The Mississippi native, 75, learned to cook from her parents. No recipes were written down, but she had long ago reconstructed some for her restaurant workers and has reduced the amounts and slimmed down other recipes for the cookbook.
When her father, a railroad porter, got home, he’d sometimes cook liver and onions, or his special yellow cake with hot vanilla cream sauce. Her mother, Montgomery writes, “was a miracle worker, somehow stretching my dad’s paycheck six ways to Sunday.” When Robbie wanted what seemed like an upscale dish — stuffed peppers — her mom showed her that it was really a simple recipe with a meatloaf-type filling.
The family (Robbie was the eldest of nine children) was one of the first to move into the Pruitt-Igoe projects, a huge step up because the apartment had four bedrooms. Before that, they’d had three rooms total.

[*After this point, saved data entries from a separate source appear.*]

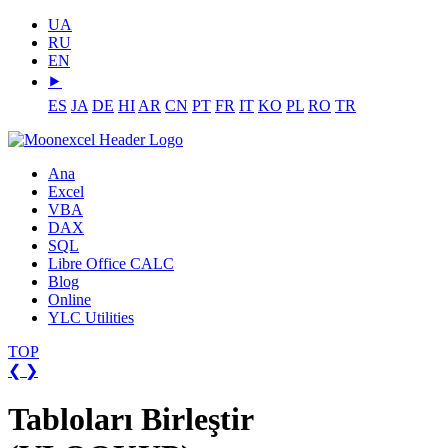
UA
RU
EN
⯈
ES
JA
DE
HI
AR
CN
PT
FR
IT
KO
PL
RO
TR
Ana
Excel
VBA
DAX
SQL
Libre Office CALC
Blog
Online
YLC Utilities
TOP
❮
❯
Tabloları Birleştir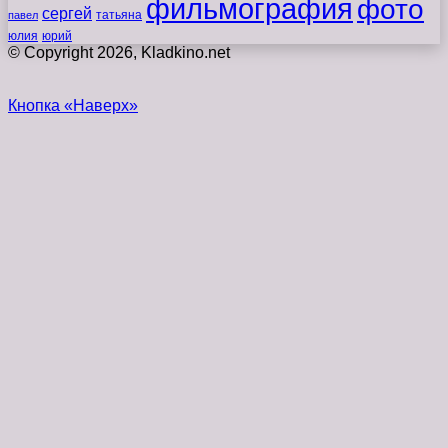
фильмография
фото
сергей
татьяна
павел
юлия
юрий
© Copyright 2026, Kladkino.net
Кнопка «Наверх»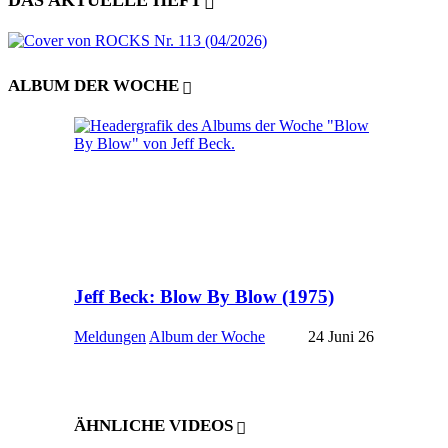
DAS AKTUELLE HEFT
ALBUM DER WOCHE
Jeff Beck: Blow By Blow (1975)
Meldungen
Album der Woche
24 Juni 26
ÄHNLICHE VIDEOS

Montgomery also writes, of course, about her years as a backup singer to Ike and Tina Turner and later Stevie Wonder, Patti LaBelle, James Brown, Dr. John and others. While on the road with the Turners, she tired of eating sandwiches on the bus. So after collecting a couple of small appliances, Montgomery would make spaghetti and fried chicken in motels, serving the whole crew. “Trust me, if you can turn out soul food for 20 people on a hotplate and an electric skillet, then you know you’re good,” she writes.
At her restaurant on Delmar Boulevard, Montgomery says the cookbook was her son’s idea. Tim Norman is “young and inspired,” she says, and told her, “Mama, you could do it.” She appreciated help from a professional cookbook writer: “I didn’t know anything about writing a cookbook. It was more work than I ever imagined.”
She’s happy to share recipes for foods that young people tell her fondly remind them of their grandparents — and that they have no experience cooking.
“I want these recipes to be around.”
Which brings us to the third-best reason to read the cookbook. Many people have never made some of the dishes, such as chitlins, so the descriptions are fascinating. And where else would we find “Neck Bones Three Ways”?
Montgomery says one of her favorite dishes is Oxtail Soup. Oxtails are a special on Thursdays at Sweetie Pie’s, and the restaurant usually sells out of the 80 pounds prepared.
But if she has leftovers, Montgomery will take a good bowl of oxtail soup over mac and cheese.